Des entreprises sous tension et des trésoreries fragilisées
Les entreprises de ravalement, d’isolation et de rénovation énergétique décrivent une situation particulièrement difficile. Selon leurs estimations, 30 à 40 % de leur chiffre d’affaires se trouvent immobilisés par les retards administratifs.
Les décalages de planning, allant de six à douze mois et parfois jusqu’à dix-huit ou vingt-quatre mois, désorganisent les équipes et bloquent les recrutements. Certaines entreprises ont même dû préfinancer jusqu’à 500 000 euros de travaux pour éviter l’arrêt des chantiers, fragilisant davantage leur trésorerie.
Des copropriétaires pénalisés et une transition énergétique ralentie
Le report des travaux maintient des consommations énergétiques élevées dans les immeubles concernés et retarde les gains potentiels, estimés entre 20 et 35 %. Les charges de chauffage restent donc plus importantes et certains projets, pourtant déjà votés, risquent l’abandon.
Les organisations soulignent également la complexité administrative et les incohérences rencontrées dans le traitement des dossiers, entraînant une accumulation de délais entre les différents acteurs impliqués.
Un risque réel pour l’atteinte des objectifs climatiques
Au-delà des difficultés économiques, ces retards compromettent directement les ambitions climatiques portées par les pouvoirs publics. Le vieillissement du parc immobilier se poursuit, faute de travaux lancés dans des délais raisonnables.
Les organisations appellent à un plan d’urgence
Face à cette situation, les acteurs professionnels demandent une action rapide : un plan d’urgence pour désengorger les services d’instruction, un calendrier clair de traitement des dossiers et une réduction des délais de paiement des aides.
Ils préconisent également la mise en place d’un pilotage unique et coordonné du parcours de subvention, afin de fluidifier les échanges et sécuriser copropriétaires comme entreprises.

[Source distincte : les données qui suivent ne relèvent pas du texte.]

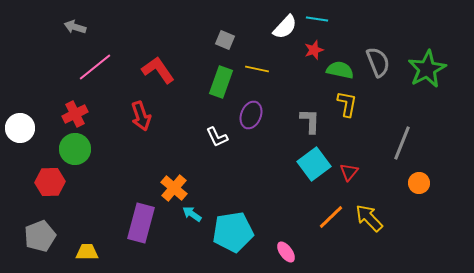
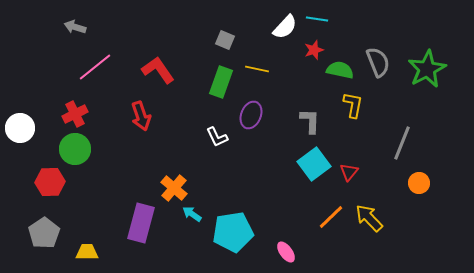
yellow L-shape: moved 6 px right, 1 px down
gray pentagon: moved 4 px right, 3 px up; rotated 12 degrees counterclockwise
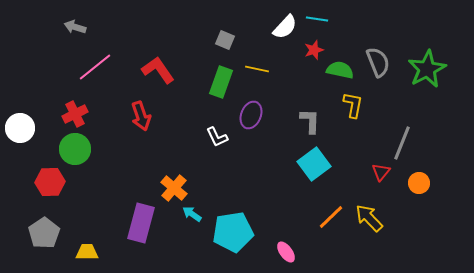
red triangle: moved 32 px right
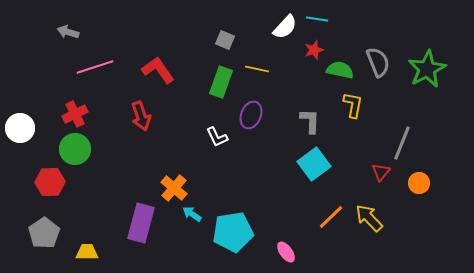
gray arrow: moved 7 px left, 5 px down
pink line: rotated 21 degrees clockwise
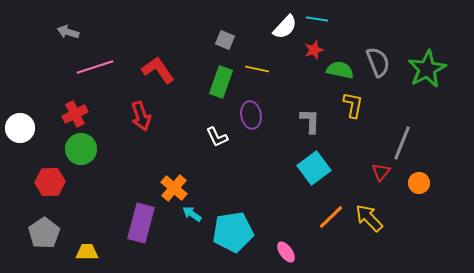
purple ellipse: rotated 32 degrees counterclockwise
green circle: moved 6 px right
cyan square: moved 4 px down
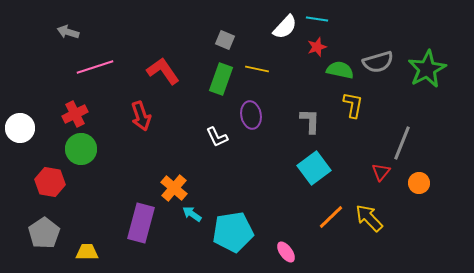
red star: moved 3 px right, 3 px up
gray semicircle: rotated 96 degrees clockwise
red L-shape: moved 5 px right, 1 px down
green rectangle: moved 3 px up
red hexagon: rotated 12 degrees clockwise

Encadrement des loyers : l’UNIS Lyon-Rhône demande des ajustements
Au-delà de la question des délais, l’UNIS Lyon-Rhône profite de cette communication pour réaffirmer ses réserves sur l’encadrement des loyers en vigueur à Lyon et Villeurbanne depuis 2021. Selon l’étude CLAMEUR citée, le dispositif entraînerait une réduction de l’offre locative et un frein au financement des travaux énergétiques.
Les incohérences relevées concernent notamment la segmentation en cinq zones, jugée insuffisante, et le critère du nombre de pièces qui aboutit à des situations paradoxales, comme des T3 affichant un loyer de référence inférieur à celui de T2 plus petits dans un même immeuble.
L’organisation pointe également l’absence de prise en compte des rénovations énergétiques dans le calcul des loyers de référence, ce qui décourage les investissements.
Des propositions pour un dispositif plus cohérent
L’UNIS Lyon-Rhône avance plusieurs pistes d’amélioration : augmenter le nombre de zones, supprimer le critère du nombre de pièces et remplacer la période de construction par la classe énergétique des logements. L’objectif serait d’encourager les rénovations tout en garantissant un meilleur équilibre entre propriétaires et locataires.
Droit de réponse aux déclarations de la Métropole
L’organisation apporte également des précisions après plusieurs prises de parole récentes de la Métropole de Lyon. Elle assure n’avoir influencé ni le calendrier du Tribunal Administratif ni recherché une simple faille technique. Elle réfute aussi toute participation à l’élaboration du zonage contesté, rappelant avoir quitté les réunions faute de prise en compte de ses recommandations.
Selon elle, les propriétaires bailleurs restent largement absents des communications institutionnelles sur ce sujet, alors qu’ils constituent un maillon essentiel du marché locatif.
Vers un dialogue renouvelé
L’UNIS Lyon-Rhône conclut en appelant à une évolution du dispositif d’encadrement des loyers afin de concilier accessibilité pour les locataires et viabilité pour les propriétaires. Les organisations estiment que seule une concertation approfondie avec les élus permettra d’améliorer durablement la situation.